By Marc Chandler
Overseas investors have stepped up their purchases of Indian equities in recent days and have reversed the earlier outflows to be net purchases here in 2011. Between last Thursday, March 31, Friday April 1 and yesterday April 4, foreign investors bought nearly $1 bln of Indian shares according to the Securities and Exchange Board. The net INR43.5 bln purchased in those three sessions offset in full and more INR25 bln sold in the year-to-date period.
Foreign investors were net sellers of INR94 bln of Indian shares in Jan and Feb, but turned to the buy side in March. Through March 30th, foreign investors bought $1.5 bln of Indian shares. Foreign investors bought INR1.33 trillion of Indian shares last year and INR834.2 bln in 2009. Last year the Sensex was up 17% and was the top performer among large equity markets.

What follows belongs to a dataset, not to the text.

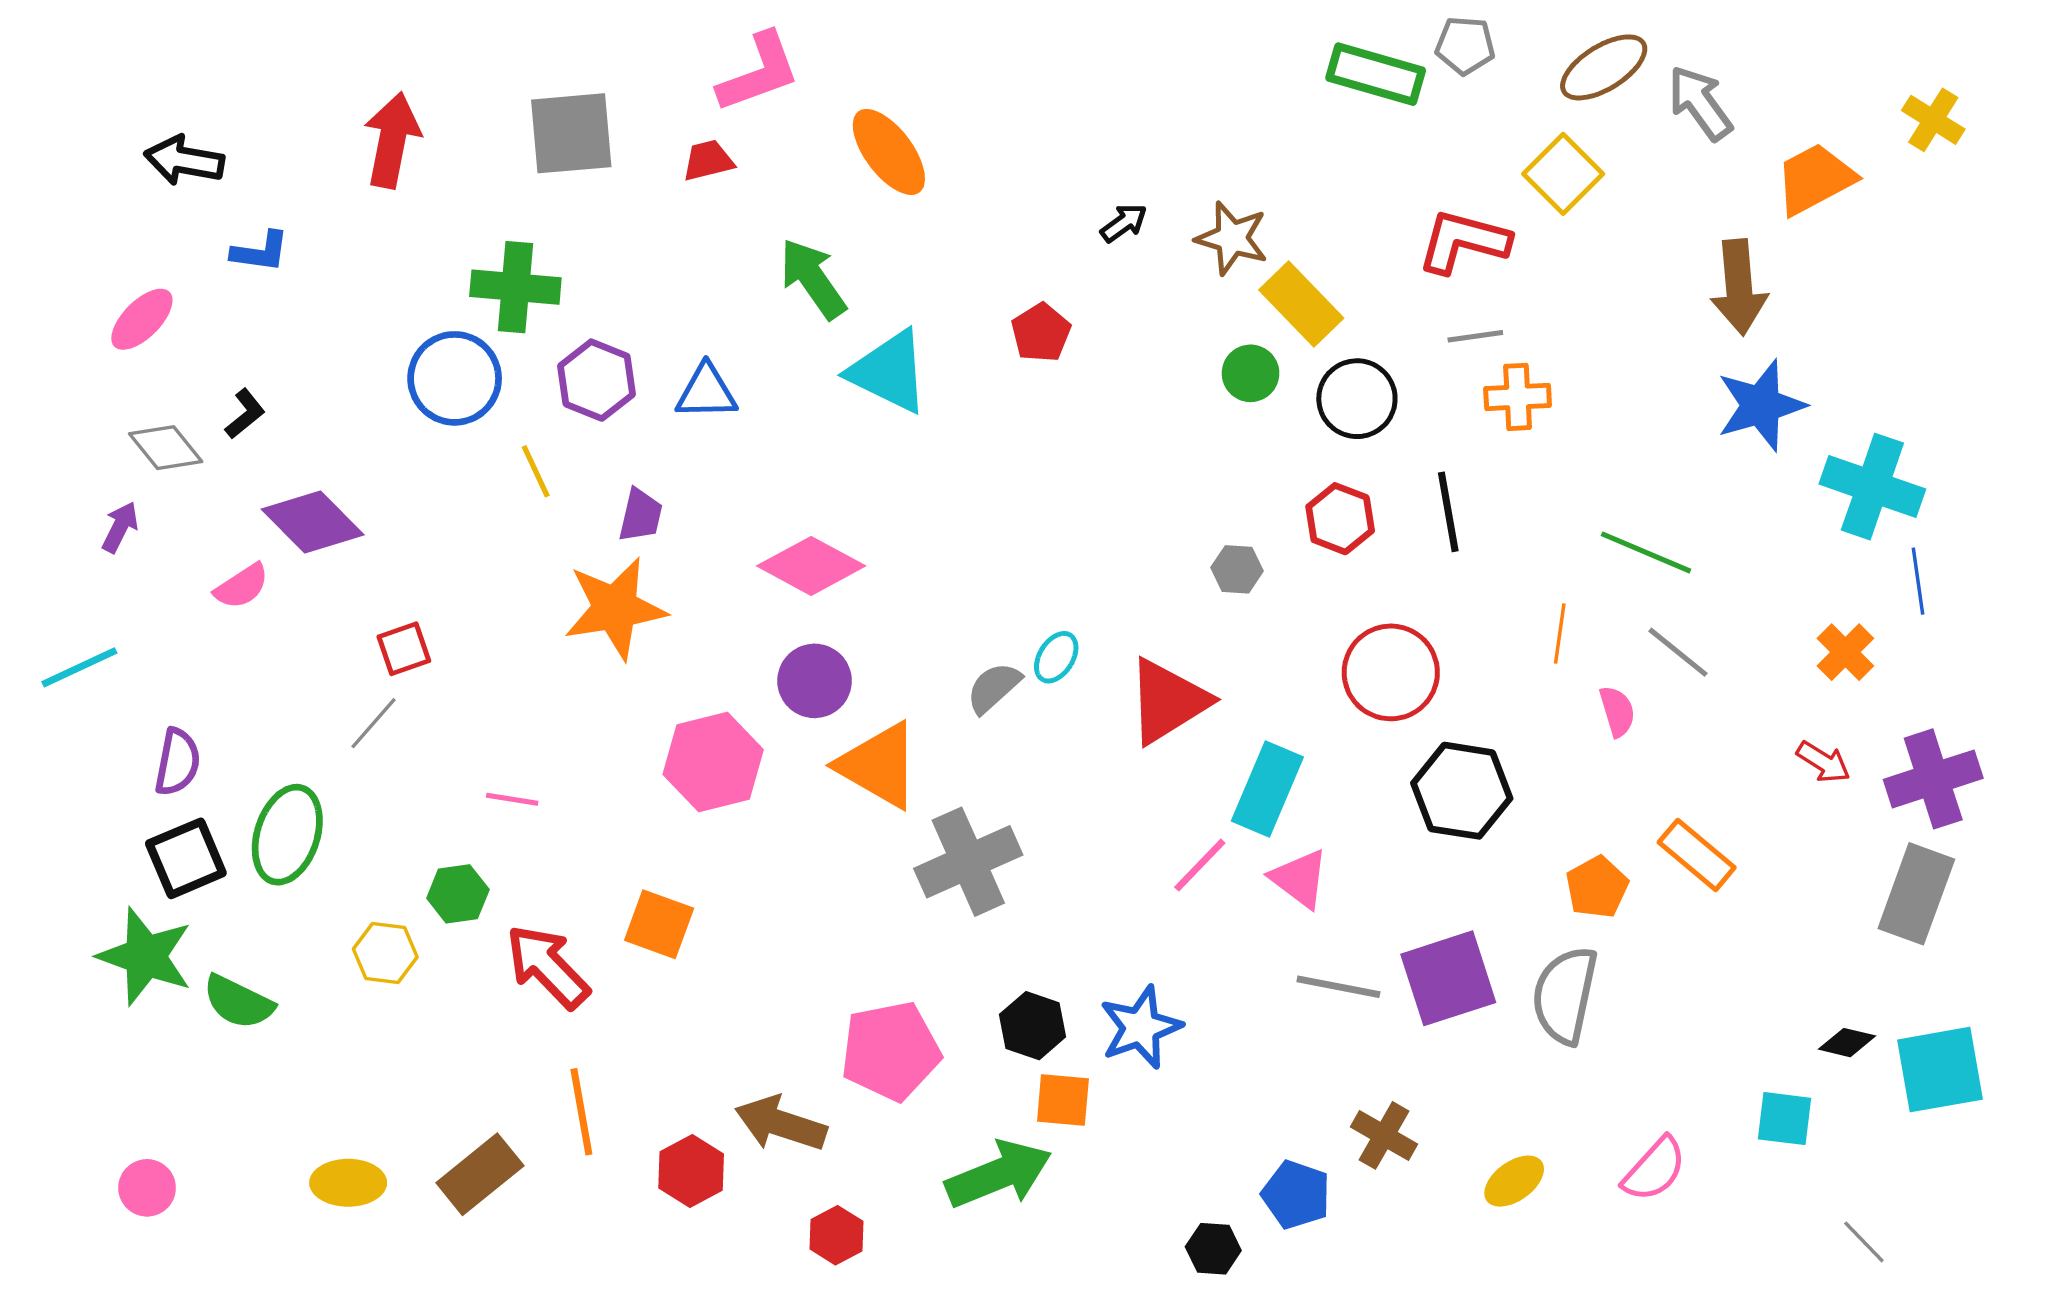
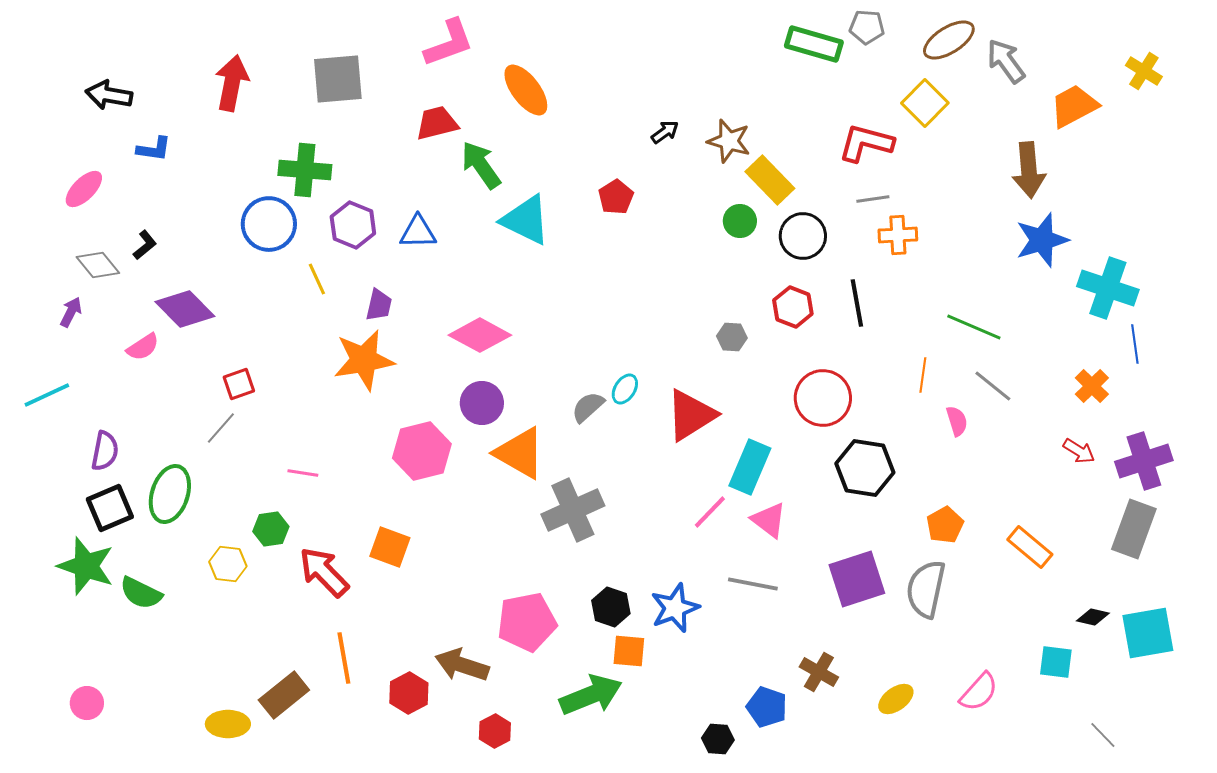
red trapezoid: (708, 160) -> (437, 123), moved, size x1.4
orange rectangle: (1697, 855) -> (1030, 547), moved
gray line: (1338, 987) -> (753, 584), moved
yellow ellipse: (348, 1183) -> (228, 724), moved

Separately, India reported its service PMI slipped to 58.8 in March from 60.2 in Feb. It is the first decline in three months. The modest weakening is not expected to stand in the way of additional rate hikes by the central bank. It last hiked rats on March 17, raising its repo rate by 25 bp to 6.75%, following its increased inflation forecasts.
The central bank views higher oil prices as inflationary. India imports 75% of its energy needs. Also, commercial loans have risen by nearly a quarter of over the past year, above the 20% central bank target.
Next week (April 11) India will report its Feb industrial production figures. A 5% year-over-year rise is expected after a 3.7% pace in Jan. The impact from the Japanese disaster are still working its way through the supply chains. Some Japanese producers, like Honda, will reportedly cut production in India next month because of parts shortages. Toyota on the other hand has denied plans to cut its production schedule.